So today is Election Day and betches all across the nation are thinking seriously about possibly maybe voting. It’s no surprise that politics are not exactly at the forefront our minds given the chaotic year we’ve had. From Kim Kardashian moving on so quickly to Tan Mom’s pop culture debut, there’s barely enough time to talk shit about the Real Housewives of Miami let alone what’s going on in Washington D.C.

But like it or not, some political talk has been unavoidable in the past few months and we’ve picked up some bits and pieces of real election shit talking along the way.

First it was just our dads bitching about Obama’s tax codes (whatever the fuck that means) and we were all like, “I don’t wanna be poor, let’s vote Romney.” And then your Gay BFF reminded you that he might not allow gay marriage and you were all like “that’s totally fucked up. I love Modern Family!” And then that slut in your poli sci class said something in class that really stuck with you. Romney is against abortion. Then you thought back to all the guys you fucked on Spring Break and all throughout sophomore year and were like “hey that seems kind of fucked up too. Take my eyes but not my birth control!” but then you couldn’t tell your dad about that and you still don’t want to be poor(er) so you were torn.

Like Britney Spears, you were at a crossroads and the only thing you knew for sure in the depths of your heart was that you really didn’t give a shit either way. And then we neared Election Day, and people started talking about annoying things like “rocking the vote” and “taking action” and “the issues” and you were all like, “this shit is boring and unfairly taking away from Blake Lively and Ryan Reynolds’ wedding spotlight.” But people continued to not shut the fuck up. Politically heated Facebook statuses popped up from the depths of the internet, they were making fun of the candidates on SNL, and even Hurricane Sandy couldn’t stop you from lightly pondering the issues. “Guns are really bad but sometimes they’re like, not that bad.” So you decided that was it. You were going to be seen among the American masses. Your voice would be heard by something bigger than you screaming in your boyfriend’s ear because he was late to pick you up for dinner.  You were placing your vote.

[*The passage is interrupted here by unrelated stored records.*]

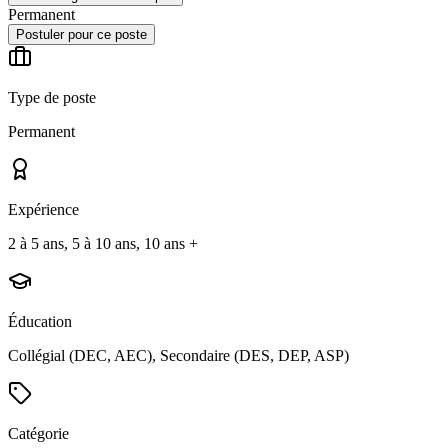
Permanent
Postuler pour ce poste
Type de poste
Permanent
Expérience
2 à 5 ans, 5 à 10 ans, 10 ans +
Éducation
Collégial (DEC, AEC), Secondaire (DES, DEP, ASP)
Catégorie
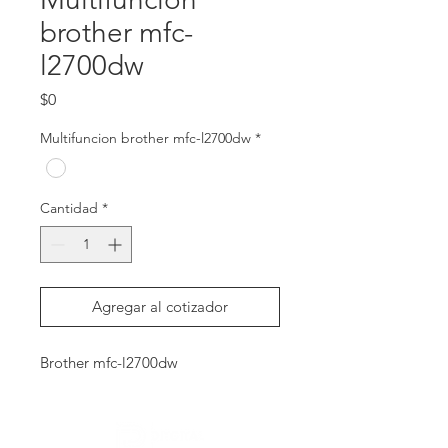
brother mfc-
l2700dw
Precio
$0
Multifuncion brother mfc-l2700dw
*
Cantidad
*
Agregar al cotizador
Brother mfc-l2700dw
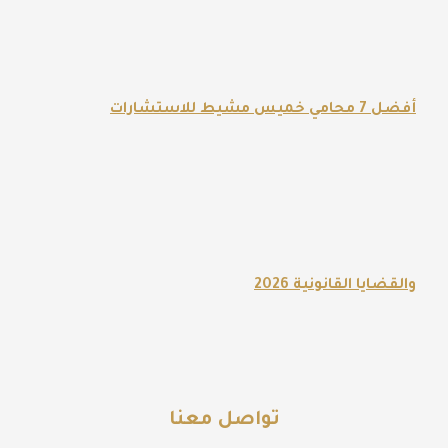
أفضل 7 محامي خميس مشيط للاستشارات
والقضايا القانونية 2026
تواصل معنا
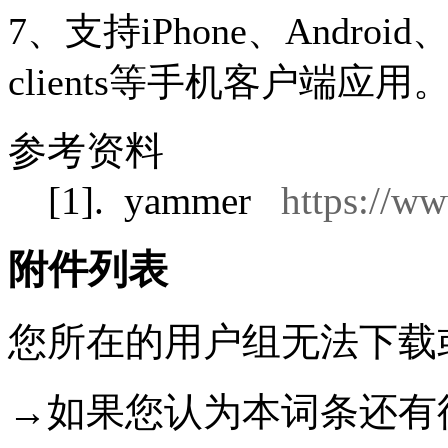
7、支持iPhone、Android、Bl
clients等手机客户端应用
参考资料
[1].
yammer
https://w
附件列表
您所在的用户组无法下载
→如果您认为本词条还有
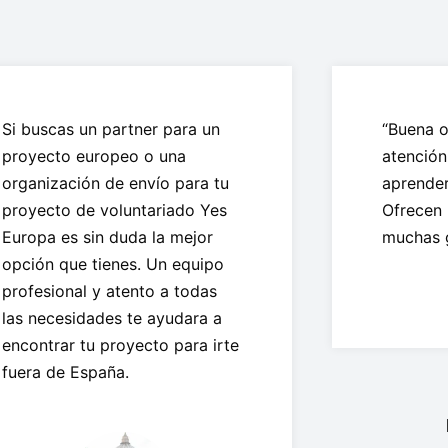
Si buscas un partner para un
“Buena o
proyecto europeo o una
atención
organización de envío para tu
aprender 
proyecto de voluntariado Yes
Ofrecen 
Europa es sin duda la mejor
muchas 
opción que tienes. Un equipo
profesional y atento a todas
las necesidades te ayudara a
encontrar tu proyecto para irte
fuera de España.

So you left your apartment to go vote and holy shit, the line at the gross public school building next door was like, around the block and you weren’t even sure if you would be allowed to bring your Starbucks into the voting booth. Things were getting stressful and you needed to make a decision. So you decided to do what you usually do when there’s a long line in front of a club. Cut it, obvi. But when you got to the front of the line you realized the bouncer was not an enormous black guy but some tiny, middle aged retired female math teacher who did not give a shit about how hot you looked in this season’s trendiest fall fashions. She reminded you that this is #63 America and you’d have to wait in line like everybody else. Shit, you thought. So you did one of two things.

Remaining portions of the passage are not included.